Un chef des satellites s’approcha et me dit en souriant : « Toi tu t’appelles Pok-Myeng-i en coréen. — Oui. — Pok veut dire Hpe-ris-se. — Oui, Félix. — Myeng-i veut dire Ke-lai-ra. — Oui, Clair. — Eh bien ! dis-nous de la même manière ce que veut dire Paik-na-ri. » Quoique je visse bien qu’on n’arriverait encore à rien de cette manière, je m’y prêtais de bonne grâce. « Faites-moi voir, dis-je, les caractères. — Ce n’est pas nécessaire ; comment traduis-tu Paik en ta langue ? — Mais de quel Paik voulez-vous parler. » En effet, en coréen l’un signifie blanc, l’autre cent. « Eh bien ! écris ce son en coréen. » On me passa un pinceau et j’écrivis seng pour cent. « Et na comment le prononces-tu en français ? — Na est un pronom qui signifie moi. — Écris cela. » — J’écrivis en coréen moa pour moi. Le chef était triomphant, il trouvait que tout allait bien, il était assuré du succès. Pour moi je m’efforçais de me prêter le mieux possible à cette comédie, non sans faire observer assez gaiement que de la sorte on n’arriverait pas mieux au but. « Et ri, comment se dit-il en français ? — Il y a beaucoup de ri en coréen, duquel voulez-vous parler ? — du ri, la mesure pour les distances de lieux. — En français, il n’y a pas de ri, mais dix ri font une lieue, le mot français. — Écris ce mot. » J’écris encore en coréen rieu pour lieue le mieux possible. J’avais donc écrit Seng-moa-rieu. Tout triomphant, il alla porter le résultat au grand juge qui avait suivi avec beaucoup d’intérêt et de patience, tout ce petit drame et qui lut Seng-moa-rieu. « Eh bien ! dit-il, demandez-lui s’il connaît un personnage de son pays qui s’appelle Seng-moa-rieu ? » Je ne pus m’empêcher de rire, et sans avoir besoin d’interroger longtemps ma mémoire, je répondis : « Non, je ne connais personne portant ce nom. » Désappointement général ! Évidemment nous avions fait fausse route.
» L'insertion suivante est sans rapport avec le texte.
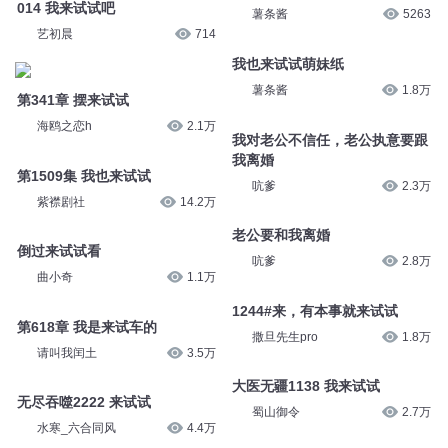
014 我来试试吧
薯条酱
5263
艺初晨
714
我也来试试萌妹纸
薯条酱
1.8万
第341章 摆来试试
海鸥之恋h
2.1万
我对老公不信任，老公执意要跟
我离婚
第1509集 我也来试试
吭爹
2.3万
紫襟剧社
14.2万
老公要和我离婚
倒过来试试看
吭爹
2.8万
曲小奇
1.1万
1244#来，有本事就来试试
第618章 我是来试车的
撒旦先生pro
1.8万
请叫我闰土
3.5万
大医无疆1138 我来试试
无尽吞噬2222 来试试
蜀山御令
2.7万
水寒_六合同风
4.4万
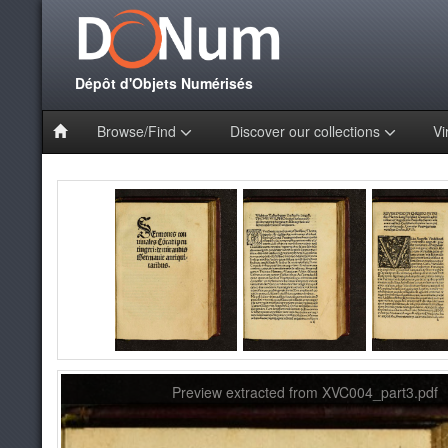
Dépôt d'Objets Numérisés
Browse/Find
Discover our collections
Vi
Preview extracted from XVC004_part3.pdf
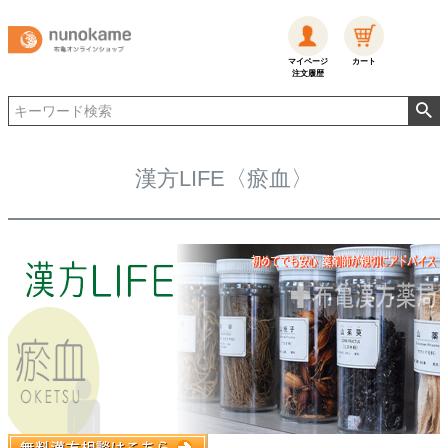
マイページ
カート
注文履歴
漢方LIFE〈瘀血〉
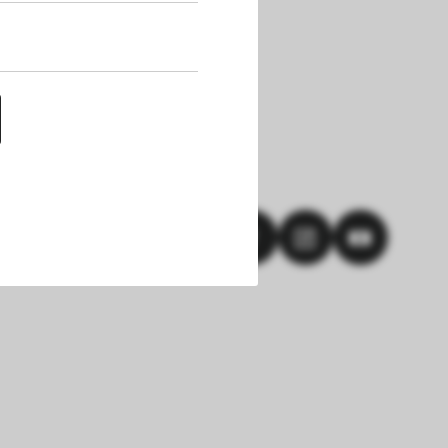
uf dieser Website 
h die Cookies die 
nen. Außerdem 
chert werden. Das 
hlungen und einem 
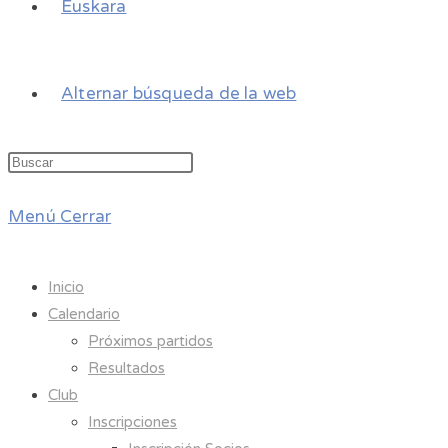
Euskara
Alternar búsqueda de la web
Menú
Cerrar
Inicio
Calendario
Próximos partidos
Resultados
Club
Inscripciones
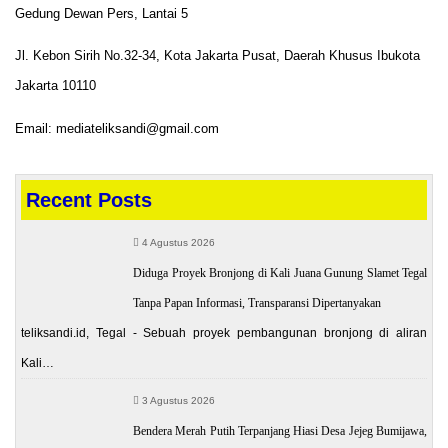
Gedung Dewan Pers, Lantai 5
Jl. Kebon Sirih No.32-34, Kota Jakarta Pusat, Daerah Khusus Ibukota
Jakarta 10110
Email: mediateliksandi@gmail.com
Recent Posts
4 Agustus 2026
Diduga Proyek Bronjong di Kali Juana Gunung Slamet Tegal
Tanpa Papan Informasi, Transparansi Dipertanyakan
teliksandi.id, Tegal - Sebuah proyek pembangunan bronjong di aliran
Kali…
3 Agustus 2026
Bendera Merah Putih Terpanjang Hiasi Desa Jejeg Bumijawa,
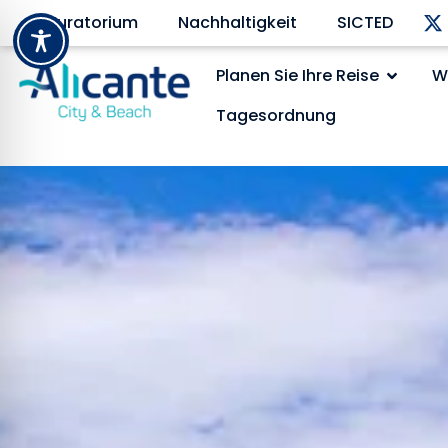
Kuratorium
Nachhaltigkeit
SICTED
Planen Sie Ihre Reise
W
Tagesordnung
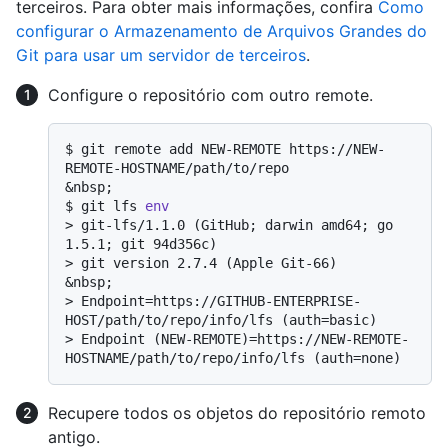
terceiros. Para obter mais informações, confira
Como
configurar o Armazenamento de Arquivos Grandes do
Git para usar um servidor de terceiros
.
Configure o repositório com outro remote.
$ 
git remote add NEW-REMOTE https://NEW-
REMOTE-HOSTNAME/path/to/repo
$ 
git lfs 
env
> 
git-lfs/1.1.0 (GitHub; darwin amd64; go 
1.5.1; git 94d356c)
> 
git version 2.7.4 (Apple Git-66)
> 
Endpoint=https://GITHUB-ENTERPRISE-
HOST/path/to/repo/info/lfs (auth=basic)
> 
Endpoint (NEW-REMOTE)=https://NEW-REMOTE-
HOSTNAME/path/to/repo/info/lfs (auth=none)
Recupere todos os objetos do repositório remoto
antigo.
Cependant ils ne se découragèrent pas, et nous dûmes procéder de la même manière pour deux ou trois autres noms de lieu ou de personne qu’ils ne connaissaient pas et moi pas plus qu’eux. Le résultat eut le même succès ; mais je m’abstiens de vous décrire la scène, cela suffit pour vous donner l’idée du genre. Quand je pense que tout l’interrogatoire, qui fut assez long, se passa de la sorte à expliquer des noms que personne ne connaissait.